From a pragmatic perspective, we deal with the situation in a number of ways:

  1. Ideally, don’t make it worse, at least any more than we have to to get stuff done.
  2. Keep things modular, so we can get stuff done without having to think about the whole system.
  3. Build ever more powerful tools that let us manage the complexity, and do harder things successfully.

(3) has the serious drawback of exacerbating the issue, but at the same time, good tools can help us build more reliable software in less time. That’s a hard thing to argue with when you’re working on a project with goals other than simplicity.

When discussing the C programming language, I’ve often heard programmers say it “keeps them honest.” C isn’t terribly great for building abstractions, so working with it successfully requires straightforward design and implementation, or so the story goes.

Part of the straighforwardness they discuss is not just of the code itself, but of the runtime and all of the dependencies needed to express it – garbage collection may make it easier to write programs whose source is “simple,” but arguably the whole edifice ends up being much more complex.

Donald Knuth famously uses an assembly language in TAOCP, and part of his rationale is essentially this last point:

One of the principal goals of my books is to show how high-level constructions are actually implemented in machines, not simply to show how they are applied. I explain coroutine linkage, tree structures, random number generation, high-precision arithmetic, radix conversion, packing of data, combinatorial searching, recursion, etc., from the ground up.

In other words, to understand the algorithms you need to understand what they actually do, and so much complexity is implicit in higher level languages.

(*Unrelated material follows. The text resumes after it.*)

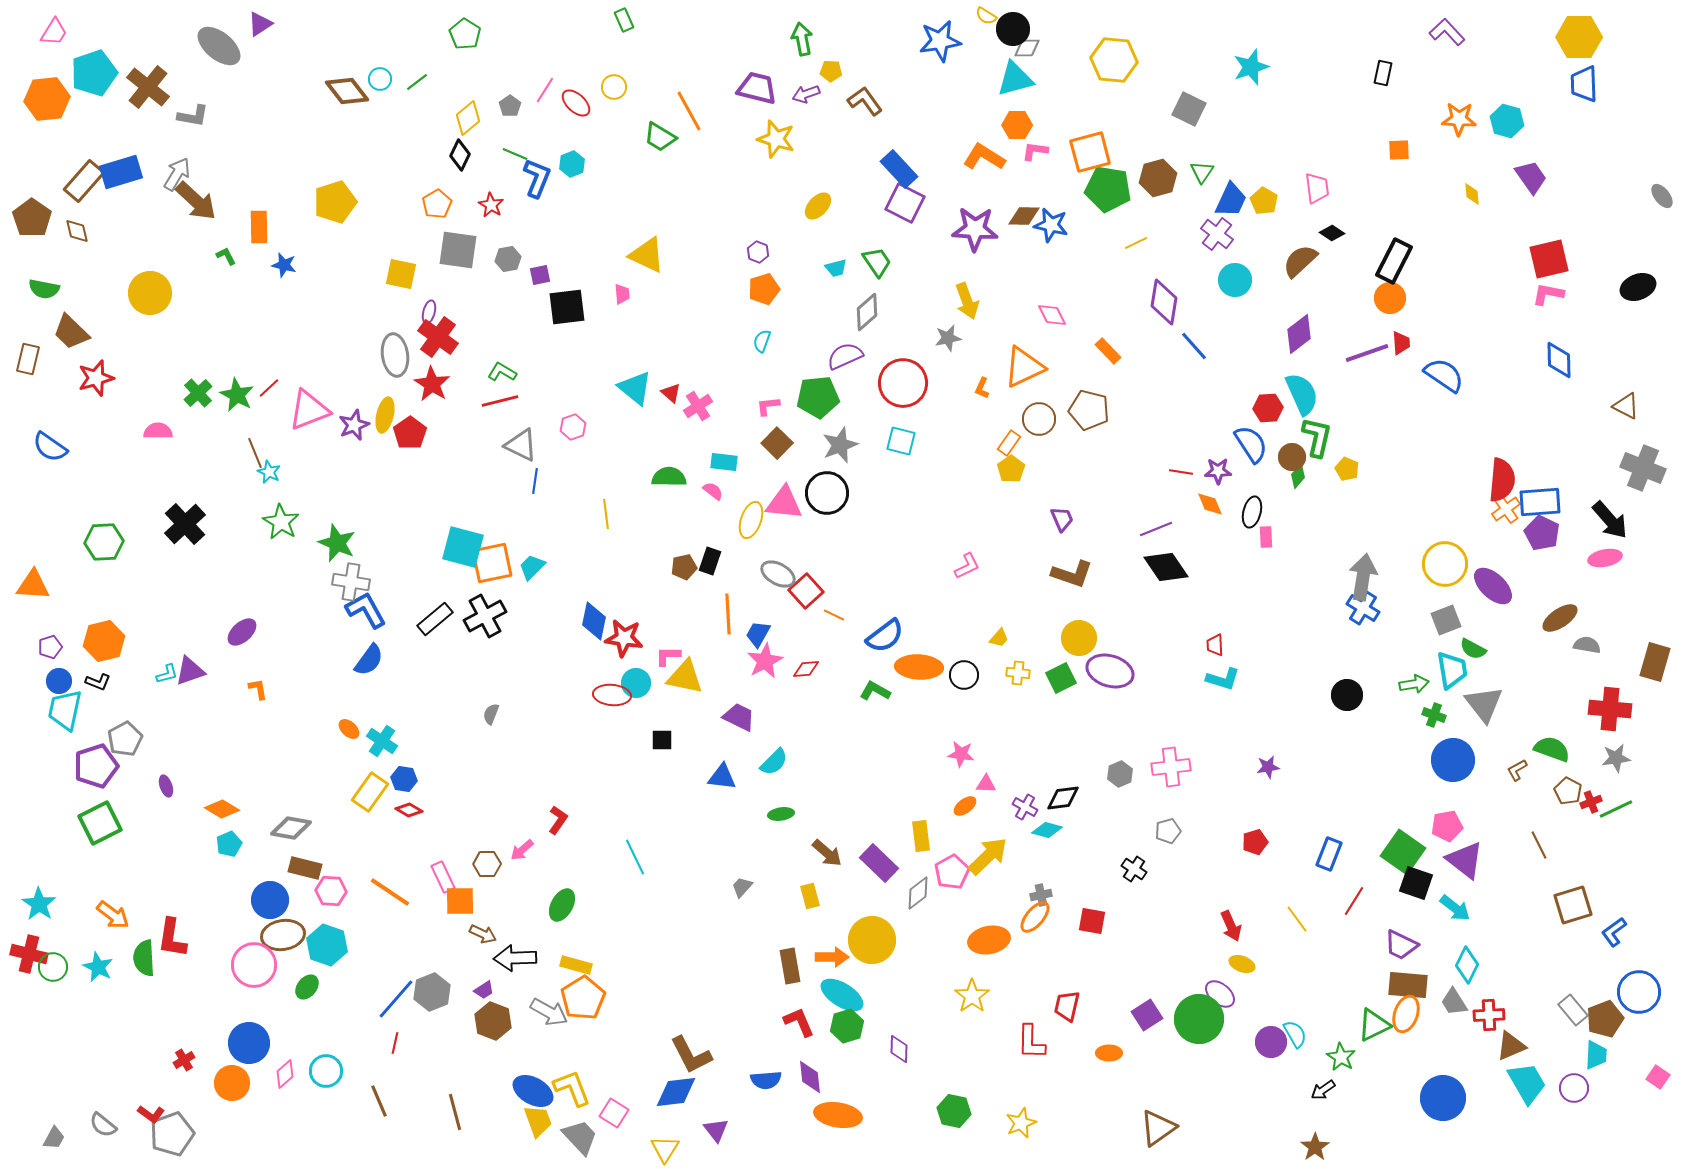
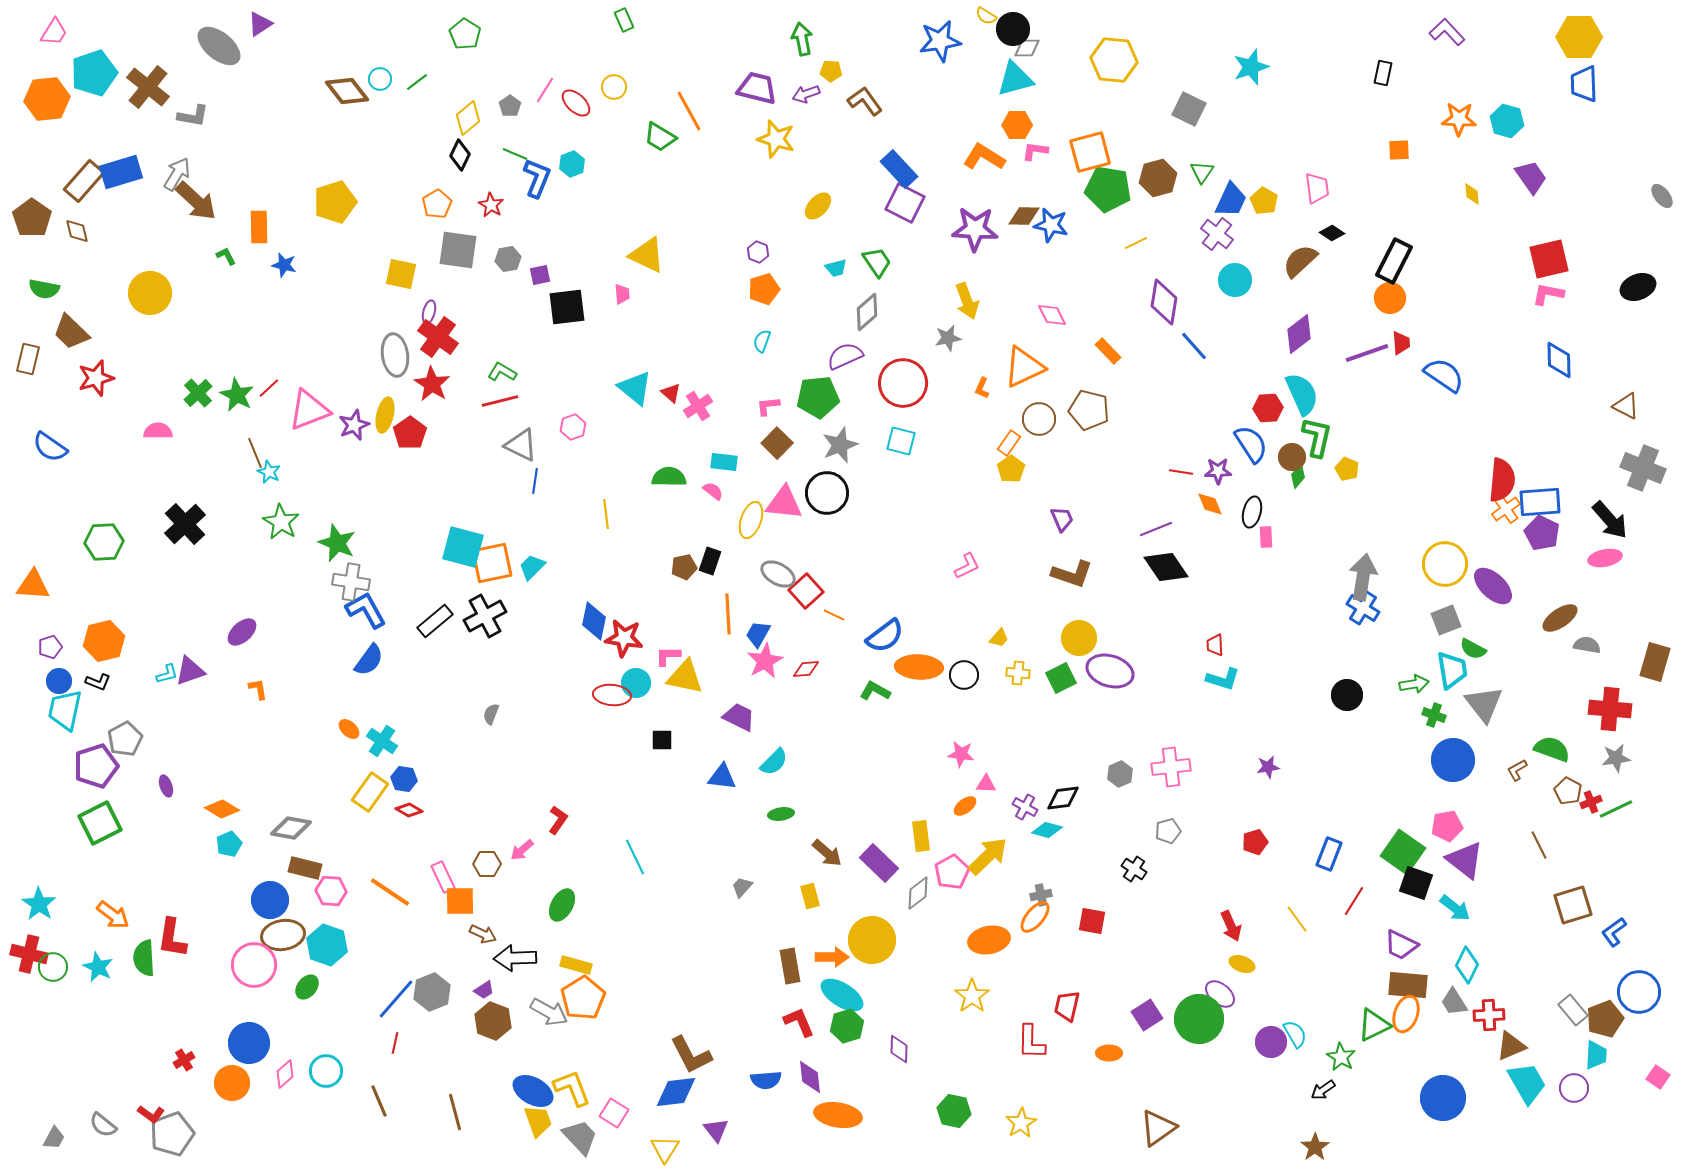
black rectangle at (435, 619): moved 2 px down
yellow star at (1021, 1123): rotated 8 degrees counterclockwise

There’s a lot to dig into there, but in this post I wanted to share an experience I’m having. As I work on the layout DSL that I mentioned last time, I’m trying to be careful to keep the grammar straightforward. I want alternate implementations to be realistic, and this isn’t the case with some languages.

I’m using Haskell to prototype the language. Haskell is one of the nicest languages you could ask for when it comes to writing parsers. The Parsec library is one of the things people relatively new to Haskell tend to rave about. It makes writing parsers a cinch, often even for complicated context-sensitive grammars.

So I have to be careful.

I don’t want the language to require such a powerful tool to parse. Part of how I’ve been achieving this is by writing a spec alongside the tool, and forcing myself to specify the grammar in EBNF, which is much more modest in it’s power and flexibility. Writing the spec at the same time is a good way to avoid having the language definition just be “whatever the reference implementation does,” which is the case with too many things.

This isn’t a general purpose programming language, so all of my bad experiences may not translate exactly. But writing something that’s too complicated to write again is something I’m wary of, and I’m finding that there’s at least some truth to the notion that less powerful tools can keep us honest.